Health IQ will then process the record level pseudonymised data to carry out survival analysis and determine cause of death for each individual record. The results will be aggregated with small number suppression applied for the whole cohort and presented in a study report.

Data will be stored in a secure cloud platform – Amazon Web Services and are only accessible through secure access 2-factor authentication mechanisms (i.e. via a Virtual Private Network (VPN)). Analysis will only be carried out by Health IQ analysts who are all substantive employees who have monitored access to the databases. Health IQ staff will carry out the analysis using remote devices that are secured through very strict access password-protected 2-factor authentication access system. All staff who will access the data have regular IT/ Information Governance/ Data Protection training. No data is permitted to be downloaded and stored on remote devices. All storage and processing will be conducted in the cloud server platform.

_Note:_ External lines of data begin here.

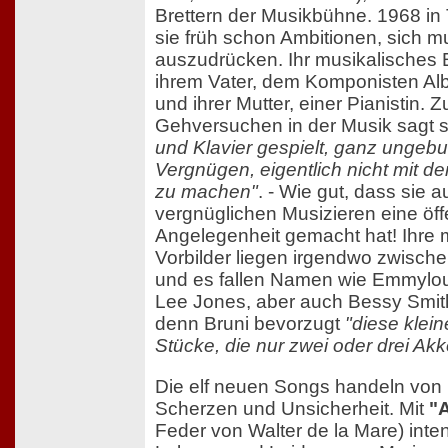
Brettern der Musikbühne. 1968 in 
sie früh schon Ambitionen, sich m
auszudrücken. Ihr musikalisches 
ihrem Vater, dem Komponisten Alb
und ihrer Mutter, einer Pianistin. Z
Gehversuchen in der Musik sagt s
und Klavier gespielt, ganz unge
Vergnügen, eigentlich nicht mit d
zu machen"
. - Wie gut, dass sie 
vergnüglichen Musizieren eine öff
Angelegenheit gemacht hat! Ihre 
Vorbilder liegen irgendwo zwische
und es fallen Namen wie Emmylou
Lee Jones, aber auch Bessy Smith 
denn Bruni bevorzugt
"diese klei
Stücke, die nur zwei oder drei Ak
Die elf neuen Songs handeln von 
Scherzen und Unsicherheit. Mit
"
Feder von Walter de la Mare) inten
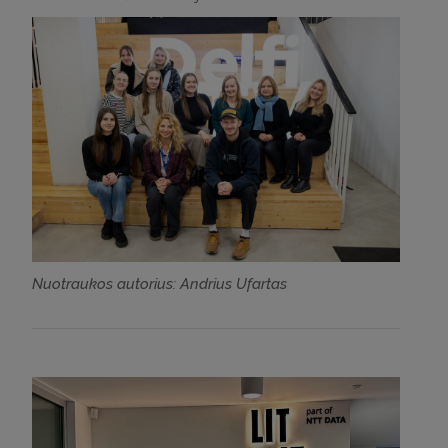
Nuotraukos autorius: Andrius Ufartas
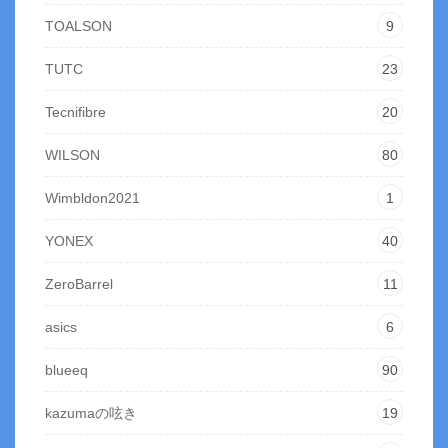
TOALSON
9
TUTC
23
Tecnifibre
20
WILSON
80
Wimbldon2021
1
YONEX
40
ZeroBarrel
11
asics
6
blueeq
90
kazumaの呟き
19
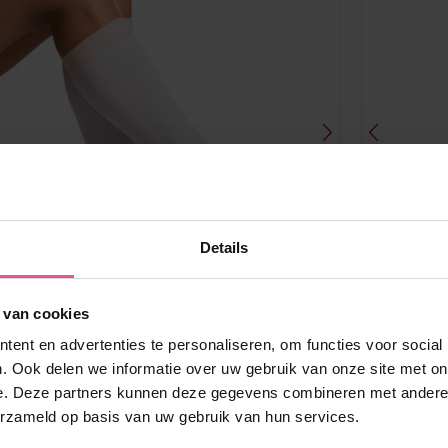
Details
 van cookies
ent en advertenties te personaliseren, om functies voor social
Wit
. Ook delen we informatie over uw gebruik van onze site met on
e. Deze partners kunnen deze gegevens combineren met andere i
LIPOTHROMBO AD
erzameld op basis van uw gebruik van hun services.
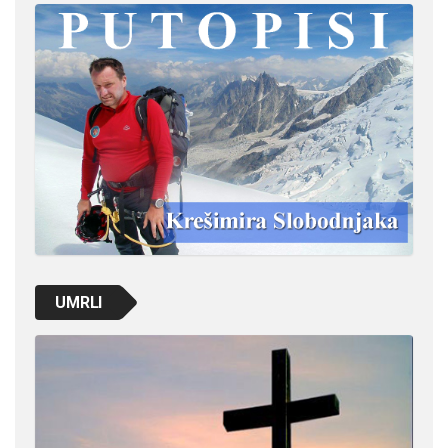
UMRLI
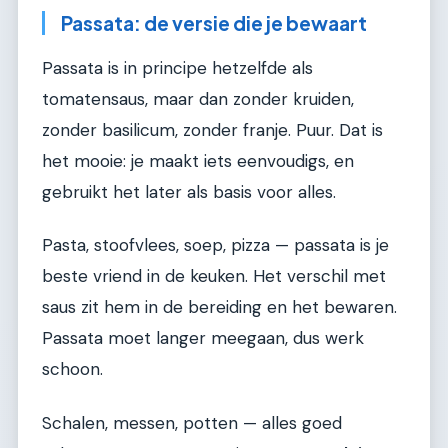
Passata: de versie die je bewaart
Passata is in principe hetzelfde als
tomatensaus, maar dan zonder kruiden,
zonder basilicum, zonder franje. Puur. Dat is
het mooie: je maakt iets eenvoudigs, en
gebruikt het later als basis voor alles.
Pasta, stoofvlees, soep, pizza — passata is je
beste vriend in de keuken. Het verschil met
saus zit hem in de bereiding en het bewaren.
Passata moet langer meegaan, dus werk
schoon.
Schalen, messen, potten — alles goed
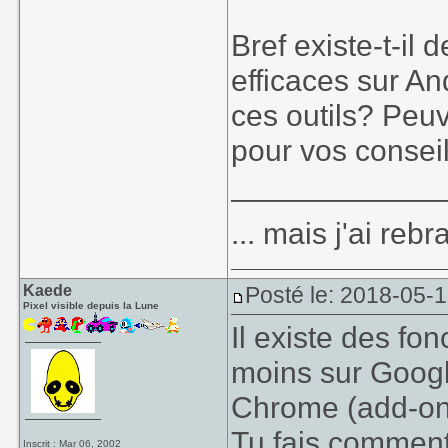
Bref existe-t-il 
efficaces sur A
ces outils? Peuv
pour vos conseil
____________
... mais j'ai re
Kaede
Posté le: 2018-05-1
Pixel visible depuis la Lune
Il existe des fo
moins sur Google
Chrome (add-on
Tu fais comment
Inscrit : Mar 06, 2002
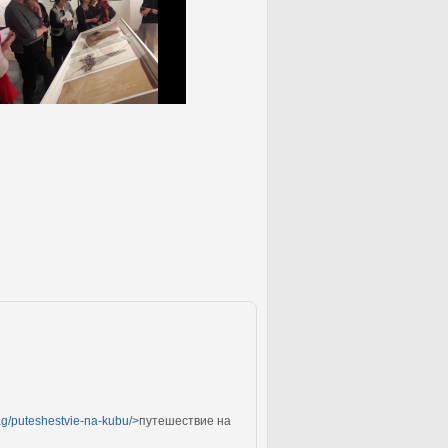
ag/puteshestvie-na-kubu/>
путешествие на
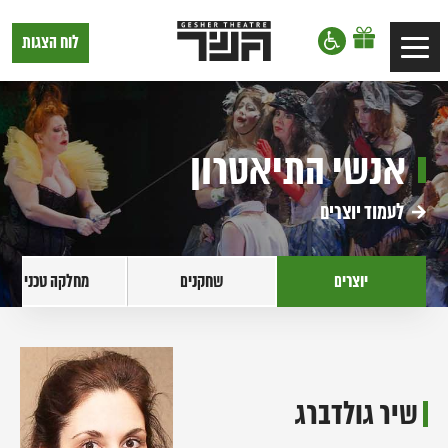
דלג לתוכן
דלג לסרגל הניווט
תיאטרון
לוח הצגות
Toggle
גשר,
הצגות
navigation
בתל
אביב
אנשי התיאטרון
לעמוד יוצרים
יוצרים
שחקנים
מחלקה טכנית
שיר גולדברג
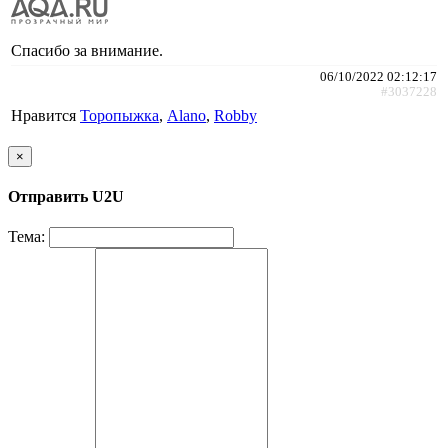
Спасибо за внимание.
06/10/2022 02:12:17
#3037228
Нравится
Торопыжка
,
Alano
,
Robby
×
Отправить U2U
Тема:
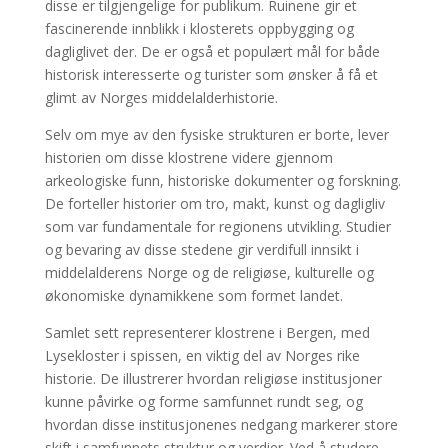
disse er tilgjengelige for publikum. Ruinene gir et
fascinerende innblikk i klosterets oppbygging og
dagliglivet der. De er også et populært mål for både
historisk interesserte og turister som ønsker å få et
glimt av Norges middelalderhistorie.
Selv om mye av den fysiske strukturen er borte, lever
historien om disse klostrene videre gjennom
arkeologiske funn, historiske dokumenter og forskning.
De forteller historier om tro, makt, kunst og dagligliv
som var fundamentale for regionens utvikling. Studier
og bevaring av disse stedene gir verdifull innsikt i
middelalderens Norge og de religiøse, kulturelle og
økonomiske dynamikkene som formet landet.
Samlet sett representerer klostrene i Bergen, med
Lysekloster i spissen, en viktig del av Norges rike
historie. De illustrerer hvordan religiøse institusjoner
kunne påvirke og forme samfunnet rundt seg, og
hvordan disse institusjonenes nedgang markerer store
skift i samfunnets struktur og verdier. Ved å studere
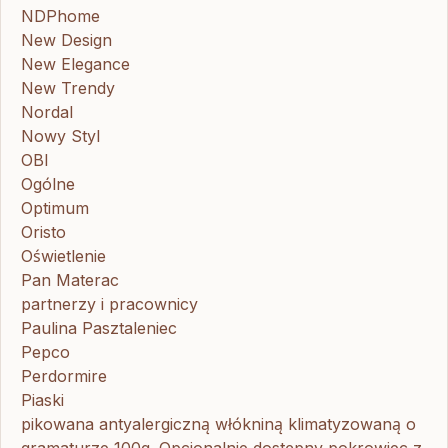
NDPhome
New Design
New Elegance
New Trendy
Nordal
Nowy Styl
OBI
Ogólne
Optimum
Oristo
Oświetlenie
Pan Materac
partnerzy i pracownicy
Paulina Pasztaleniec
Pepco
Perdormire
Piaski
pikowana antyalergiczną włókniną klimatyzowaną o
gramaturze 100g. Opcjonalnie dostępny pokrowiec z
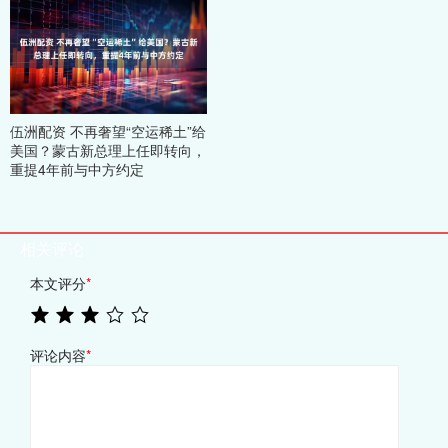
伍洲配资 不再奢望“空运稀土”给
美国？蒙古新总理上任即转向，
重提4年前与中方约定
相关评论
本文评分
*
评论内容
*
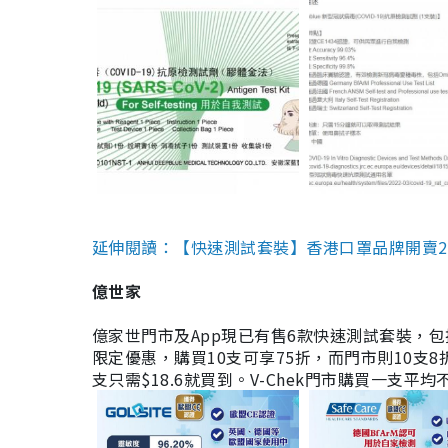
延伸閱讀：【快速測試套裝】香港口罩品牌開賣2款快速
億世家
億家世門市及App現已有售6款快速測試套裝，包括香港公司
限定優惠，購買10支可享75折，而門市則10支8折。現
支只需$18.6就買到。V-Chek門市購買一支平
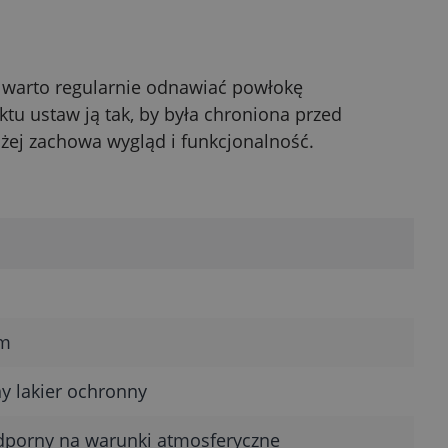
 warto regularnie odnawiać powłokę
tu ustaw ją tak, by była chroniona przed
żej zachowa wygląd i funkcjonalność.
cm
y lakier ochronny
odporny na warunki atmosferyczne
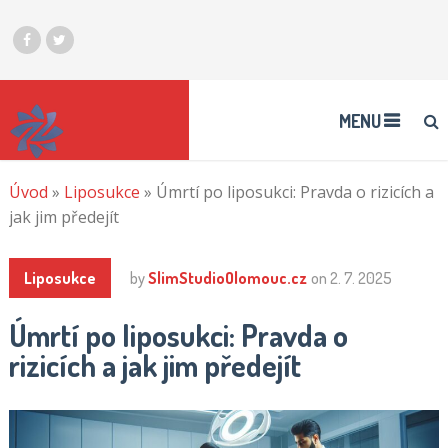
MENU
Úvod
»
Liposukce
»
Úmrtí po liposukci: Pravda o rizicích a
jak jim předejít
Liposukce
by
SlimStudioOlomouc.cz
on
2. 7. 2025
Úmrtí po liposukci: Pravda o
rizicích a jak jim předejít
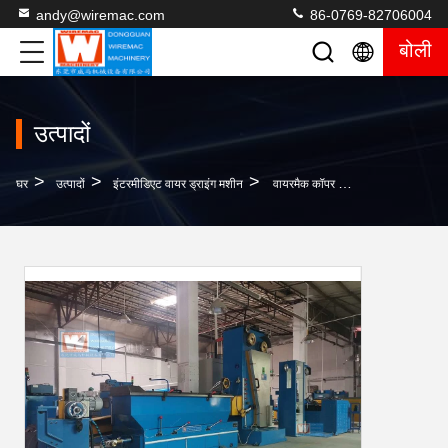
andy@wiremac.com
86-0769-82706004
बोली
उत्पादों
>
>
>
घर
उत्पादों
इंटरमीडिएट वायर ड्राइंग मशीन
वायरमैक कॉपर वायर विनिर्माण मशीन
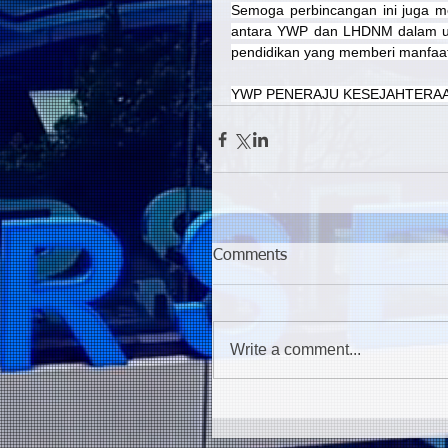
Semoga perbincangan ini juga me
antara YWP dan LHDNM dalam usa
pendidikan yang memberi manfaat
YWP PENERAJU KESEJAHTERAA
Comments
Write a comment...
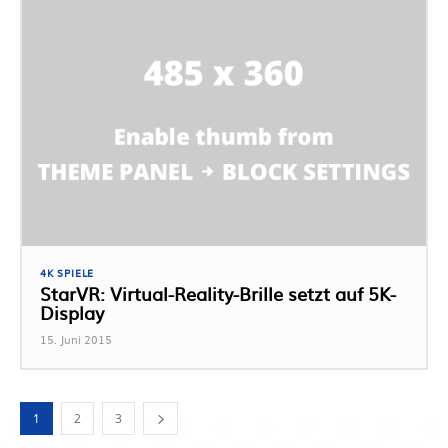
4K SPIELE
StarVR: Virtual-Reality-Brille setzt auf 5K-
Display
15. Juni 2015
1
2
3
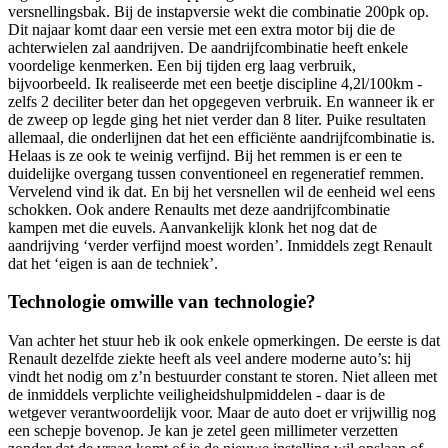
versnellingsbak. Bij de instapversie wekt die combinatie 200pk op.
Dit najaar komt daar een versie met een extra motor bij die de
achterwielen zal aandrijven. De aandrijfcombinatie heeft enkele
voordelige kenmerken. Een bij tijden erg laag verbruik,
bijvoorbeeld. Ik realiseerde met een beetje discipline 4,2l/100km -
zelfs 2 deciliter beter dan het opgegeven verbruik. En wanneer ik er
de zweep op legde ging het niet verder dan 8 liter. Puike resultaten
allemaal, die onderlijnen dat het een efficiënte aandrijfcombinatie is.
Helaas is ze ook te weinig verfijnd. Bij het remmen is er een te
duidelijke overgang tussen conventioneel en regeneratief remmen.
Vervelend vind ik dat. En bij het versnellen wil de eenheid wel eens
schokken. Ook andere Renaults met deze aandrijfcombinatie
kampen met die euvels. Aanvankelijk klonk het nog dat de
aandrijving ‘verder verfijnd moest worden’. Inmiddels zegt Renault
dat het ‘eigen is aan de techniek’.
Technologie omwille van technologie?
Van achter het stuur heb ik ook enkele opmerkingen. De eerste is dat
Renault dezelfde ziekte heeft als veel andere moderne auto’s: hij
vindt het nodig om z’n bestuurder constant te storen. Niet alleen met
de inmiddels verplichte veiligheidshulpmiddelen - daar is de
wetgever verantwoordelijk voor. Maar de auto doet er vrijwillig nog
een schepje bovenop. Je kan je zetel geen millimeter verzetten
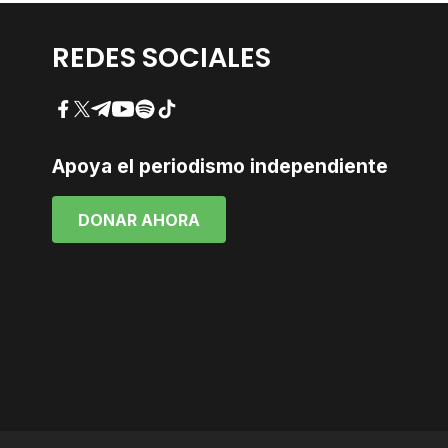
REDES SOCIALES
Facebook
Twitter
Telegram
YouTube
Spotify
TikTok
Apoya el periodismo independiente
DONAR AHORA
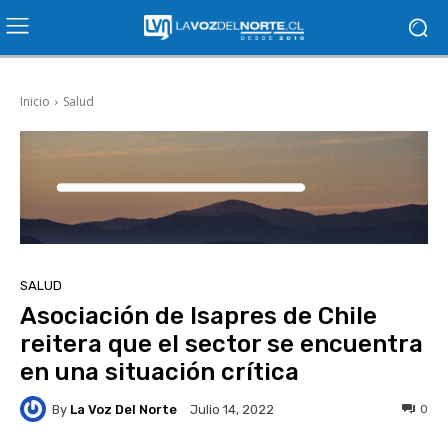
Inicio
Salud
SALUD
Asociación de Isapres de Chile
reitera que el sector se encuentra
en una situación crítica
By
La Voz Del Norte
0
Julio 14, 2022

Amazon Web Services is, strictly, a data processor in the sense that NHS Digital data are hosted and manipulated on their infrastructure. By design, AWS themselves cannot access or read any of the NHS Digital data in Health IQ that are hosted on their infrastructure, nor can anyone else who is not specifically granted individual access to NHS Digital data (including Health IQ substantive employees). Therefore, any access to the data held under this agreement would be considered a breach of the agreement. This includes granting of access to the database[s] containing the data.

Amazon Web Services UK are compliant with standard security frameworks, including ISO 9001, 27001, 27017, 27018; the Cloud Security Alliance certification and UK Cyber Essentials Plus. Amazon Web Services will only be storing NHS Digital data on UK based servers.

Processing of the data is restricted to within England and Wales. No attempt to re-identify individuals will be undertaken by Health IQ Limited.

DISCLOSURE CONTROL / SMALL NUMBER SUPPRESSION
In order to protect patient confidentiality, when presenting results calculated from record level Mortality data, outputs will contain only aggregate level data with small numbers suppressed in line with HES Analysis Guide. When publishing Mortality data, you must make sure that:
· cell values from 1 to 7 are suppressed at a local level to prevent possible identification of individuals from small counts within the table.
· Zeros (0) do not need to be suppressed.
· All other counts will be rounded to the nearest 5.
Data will not be made available to any third parties other than those specified except in the form of aggregated outputs with small numbers suppressed in line with the HES Analysis Guide.